As a UK citizen I use GBP because there is no alternative. Trust does not enter the matter, and in fact my personal trust in both our commercial banks and central bank is low and falling.
FS > Everything that I've argued, I've done so with capitalism in mind. I can't comment on ancient civilizations.
I have to guess what you mean by “capitalism” but in so far as it could be argued there are very specific genuine problems associated with “capitalism” I judge they were present and indeed worse within Roman banking regulations.

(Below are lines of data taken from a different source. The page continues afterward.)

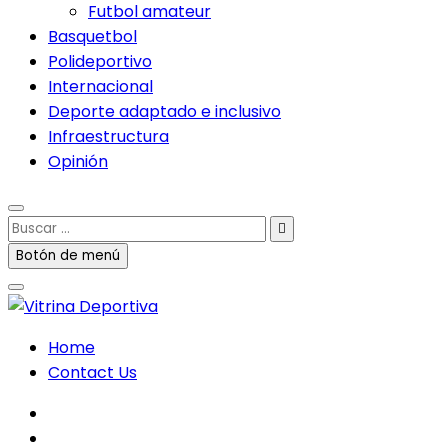
Futbol amateur
Basquetbol
Polideportivo
Internacional
Deporte adaptado e inclusivo
Infraestructura
Opinión
Buscar
…
Botón de menú
Home
Contact Us
facebook
twitter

Thus this comment just does not make sense to me
FS > Of course, the domain of reality and that of observation and explanation are interrelated, but I don't think they can be reduced from one to the other.
The correct relationship of reality to observations has been very actively debated since the days of Democritus and Plato, and many eminent commentators have congratulated Democritus on keeping the two close, and noticed that his position tends to coincide with democratic instincts. You are not the first to argue that parting the domains of observation and explanation gives grounds to ignore history altogether, but I do not recall seeing it done quite so briskly before.
I quote the opening paragraph of “The Thousand and One Nights” (Burton edition)
“Verily the works and words of those gone before us have become instances and examples to men of our modern day, that folk may view what admonishing chances befel other folk and may therefrom take warning; and that they may peruse the annals of antique peoples and all that hath betided them, and be thereby ruled and restrained”
Perhaps the medieval writers of Islamic fairy tales give valuable epistemological advice to modern economic thought?